By Kirsten Bokenkamp
At first glance, the Hobby Lobby case – expected to be decided by the U.S. Supreme Court any day now – doesn’t have much to do with the lesbian, gay, bisexual, and transgender population, other than the fact that many LGBT individuals need access to contraception. But, the truth is that the dangerous implications of this case for the LGBT community go well beyond the surface.
Here are the basics of the case: The Affordable Care Act requires private businesses to provide employees with healthcare plans that include preventative benefits (including FDA approved contraception). Hobby Lobby and Conestoga Wood Specialties have argued that being required to offer certain types of contraception as part of their health care plans violates their religious freedom under the First Amendment.

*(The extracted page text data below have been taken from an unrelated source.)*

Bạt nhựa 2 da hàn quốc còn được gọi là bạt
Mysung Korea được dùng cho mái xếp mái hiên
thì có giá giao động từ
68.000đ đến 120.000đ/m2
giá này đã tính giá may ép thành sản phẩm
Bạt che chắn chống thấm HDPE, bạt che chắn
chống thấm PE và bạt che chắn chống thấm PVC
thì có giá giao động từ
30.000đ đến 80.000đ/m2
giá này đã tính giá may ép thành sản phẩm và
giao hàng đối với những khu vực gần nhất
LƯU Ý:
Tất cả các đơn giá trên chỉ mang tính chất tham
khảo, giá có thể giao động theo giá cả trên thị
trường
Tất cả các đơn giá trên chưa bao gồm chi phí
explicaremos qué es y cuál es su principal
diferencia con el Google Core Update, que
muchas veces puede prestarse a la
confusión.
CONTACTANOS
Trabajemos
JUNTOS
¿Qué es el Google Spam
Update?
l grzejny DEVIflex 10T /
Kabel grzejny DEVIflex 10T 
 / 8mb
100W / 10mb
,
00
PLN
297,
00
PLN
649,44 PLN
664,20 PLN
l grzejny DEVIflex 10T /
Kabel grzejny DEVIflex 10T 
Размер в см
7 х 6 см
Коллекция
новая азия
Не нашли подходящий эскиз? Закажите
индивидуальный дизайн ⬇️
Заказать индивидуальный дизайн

Religious freedom is a fundamental American value, but it doesn’t give us the right to harm others. This is the first time the court will consider whether the Constitution or the Religious Freedom Restoration Act, protecting an individual’s exercise of religion, applies to for-profit companies and their owners. If the Supreme Court decides that corporations are people with a right to refuse to comply with health-care mandates based on religious beliefs, the slope allowing companies to discriminate (for any number of reasons) at their own discretion would be way too slippery. Today it is refusing access to certain types of birth control, but, as HRC notes, tomorrow, it could include refusing access to certain health services that “promote homosexuality” (for example, drugs that treat HIV, or access to family planning for same-sex parents) or acknowledge the health needs of transgender individuals. The harmful implications are too numerous to count.
If the Supreme Court sides with Hobby Lobby and Conestoga, the ripple effect could be quite damaging to the LGBT population, even beyond access to healthcare. A plausible next step would be to allow business owners the right to refuse service to certain type of people based on their religious beliefs. This ruling could also potentially have an impact on workplace nondiscrimination laws.
Even as we celebrate the anniversary of the DOMA ruling this week – and how far the nation has come toward marriage equality in the last year, the Hobby Lobby case is a stark reminder that we have a lot of work to do to ensure that LGBT individuals and families receive equal protection under our state and federal laws. We hope the Court makes the right decision and keeps our country moving in the direction of fairness and equality.